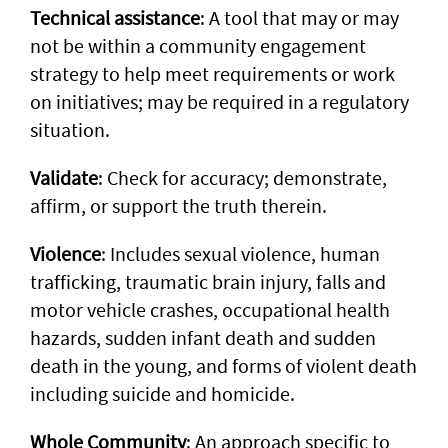
Technical assistance
: A tool that may or may
not be within a community engagement
strategy to help meet requirements or work
on initiatives; may be required in a regulatory
situation.
Validate
: Check for accuracy; demonstrate,
affirm, or support the truth therein.
Violence
: Includes sexual violence, human
trafficking, traumatic brain injury, falls and
motor vehicle crashes, occupational health
hazards, sudden infant death and sudden
death in the young, and forms of violent death
including suicide and homicide.
Whole Community
: An approach specific to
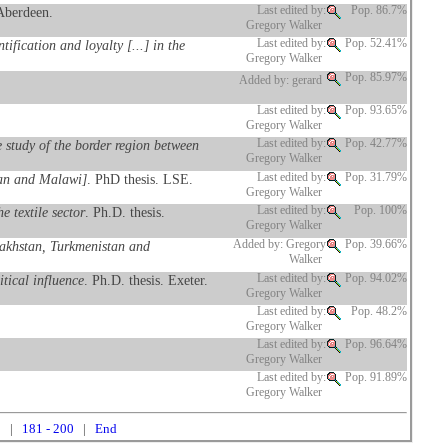
 Aberdeen.
Last edited by:
Pop. 86.7%
Gregory Walker
fication and loyalty [...] in the
Last edited by:
Pop. 52.41%
Gregory Walker
Pop. 85.97%
Added by: gerard
Last edited by:
Pop. 93.65%
Gregory Walker
 study of the border region between
Last edited by:
Pop. 42.77%
Gregory Walker
stan and Malawi]
. PhD thesis. LSE.
Last edited by:
Pop. 31.79%
Gregory Walker
 textile sector
. Ph.D. thesis.
Last edited by:
Pop. 100%
Gregory Walker
azakhstan, Turkmenistan and
Added by: Gregory
Pop. 39.66%
Walker
tical influence
. Ph.D. thesis. Exeter.
Last edited by:
Pop. 94.02%
Gregory Walker
Last edited by:
Pop. 48.2%
Gregory Walker
Last edited by:
Pop. 96.64%
Gregory Walker
Last edited by:
Pop. 91.89%
Gregory Walker
0
|
181 - 200
|
End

:::::

- What the exercise asks
Print every entry above verbatim but drop the images.

- Response box
Technical assistance
: A tool that may or may
not be within a community engagement
strategy to help meet requirements or work
on initiatives; may be required in a regulatory
situation.
Validate
: Check for accuracy; demonstrate,
affirm, or support the truth therein.
Violence
: Includes sexual violence, human
trafficking, traumatic brain injury, falls and
motor vehicle crashes, occupational health
hazards, sudden infant death and sudden
death in the young, and forms of violent death
including suicide and homicide.
Whole Community
: An approach specific to
 Aberdeen.
Last edited by:
Pop. 86.7%
Gregory Walker
fication and loyalty [...] in the
Last edited by:
Pop. 52.41%
Gregory Walker
Pop. 85.97%
Added by: gerard
Last edited by:
Pop. 93.65%
Gregory Walker
 study of the border region between
Last edited by:
Pop. 42.77%
Gregory Walker
stan and Malawi]
. PhD thesis. LSE.
Last edited by:
Pop. 31.79%
Gregory Walker
 textile sector
. Ph.D. thesis.
Last edited by:
Pop. 100%
Gregory Walker
azakhstan, Turkmenistan and
Added by: Gregory
Pop. 39.66%
Walker
tical influence
. Ph.D. thesis. Exeter.
Last edited by:
Pop. 94.02%
Gregory Walker
Last edited by:
Pop. 48.2%
Gregory Walker
Last edited by:
Pop. 96.64%
Gregory Walker
Last edited by:
Pop. 91.89%
Gregory Walker
0
|
181 - 200
|
End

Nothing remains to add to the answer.